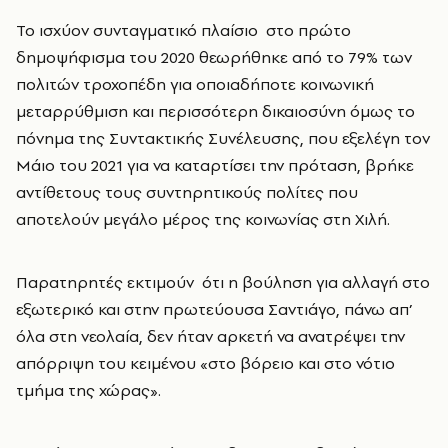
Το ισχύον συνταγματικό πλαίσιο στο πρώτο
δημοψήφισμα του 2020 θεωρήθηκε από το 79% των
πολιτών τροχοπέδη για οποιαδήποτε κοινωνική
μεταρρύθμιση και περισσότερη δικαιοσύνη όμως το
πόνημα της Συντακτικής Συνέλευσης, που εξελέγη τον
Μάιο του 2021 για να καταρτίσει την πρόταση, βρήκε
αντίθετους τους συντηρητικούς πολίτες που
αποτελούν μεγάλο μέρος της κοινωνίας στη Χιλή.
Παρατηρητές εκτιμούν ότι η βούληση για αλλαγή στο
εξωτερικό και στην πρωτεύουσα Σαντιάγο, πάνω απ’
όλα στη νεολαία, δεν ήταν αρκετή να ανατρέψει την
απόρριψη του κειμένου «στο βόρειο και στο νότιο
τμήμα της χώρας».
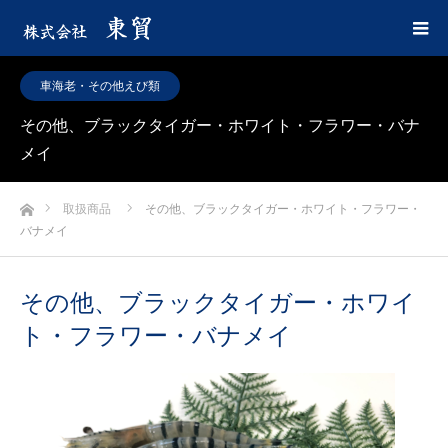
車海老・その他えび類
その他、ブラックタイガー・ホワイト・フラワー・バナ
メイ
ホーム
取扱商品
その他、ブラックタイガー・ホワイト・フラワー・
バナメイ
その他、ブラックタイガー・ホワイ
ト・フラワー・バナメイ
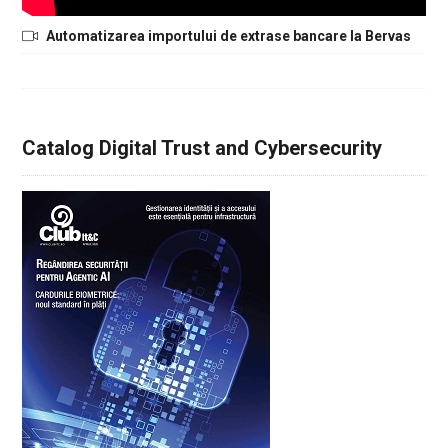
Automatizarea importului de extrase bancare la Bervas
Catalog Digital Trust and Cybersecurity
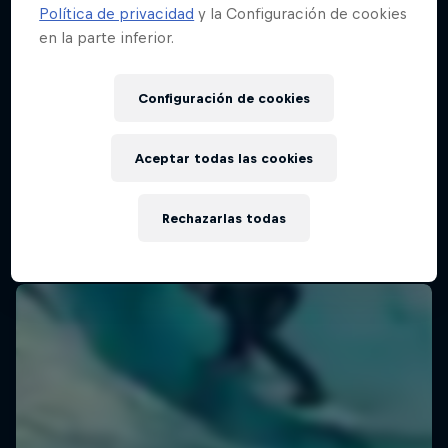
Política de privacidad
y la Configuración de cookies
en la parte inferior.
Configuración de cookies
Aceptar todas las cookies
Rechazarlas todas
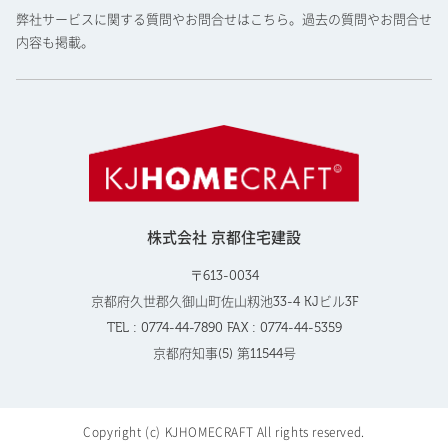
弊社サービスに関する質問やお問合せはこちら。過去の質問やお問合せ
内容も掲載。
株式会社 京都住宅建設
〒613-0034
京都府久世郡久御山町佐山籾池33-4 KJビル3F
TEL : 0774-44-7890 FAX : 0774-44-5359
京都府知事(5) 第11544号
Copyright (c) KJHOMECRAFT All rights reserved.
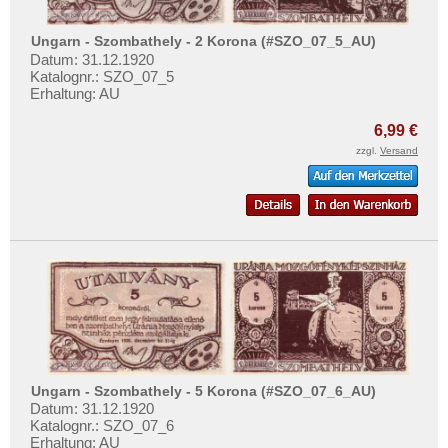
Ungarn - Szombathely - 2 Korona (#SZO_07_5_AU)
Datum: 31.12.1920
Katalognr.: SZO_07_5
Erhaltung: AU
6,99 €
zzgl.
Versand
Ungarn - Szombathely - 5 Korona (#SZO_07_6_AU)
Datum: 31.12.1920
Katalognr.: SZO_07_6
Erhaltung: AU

..............................

=== REQUIRED WORK ===
Write out the lines that run from the line containing "en la parte inferior." to the end of the entries, inclusive, exactly as written. Skip every picture.

=== REPLY ===
en la parte inferior.
Configuración de cookies
Aceptar todas las cookies
Rechazarlas todas
弊社サービスに関する質問やお問合せはこちら。過去の質問やお問合せ
内容も掲載。
株式会社 京都住宅建設
〒613-0034
京都府久世郡久御山町佐山籾池33-4 KJビル3F
TEL : 0774-44-7890 FAX : 0774-44-5359
京都府知事(5) 第11544号
Copyright (c) KJHOMECRAFT All rights reserved.
Ungarn - Szombathely - 2 Korona (#SZO_07_5_AU)
Datum: 31.12.1920
Katalognr.: SZO_07_5
Erhaltung: AU
6,99 €
zzgl.
Versand
Ungarn - Szombathely - 5 Korona (#SZO_07_6_AU)
Datum: 31.12.1920
Katalognr.: SZO_07_6
Erhaltung: AU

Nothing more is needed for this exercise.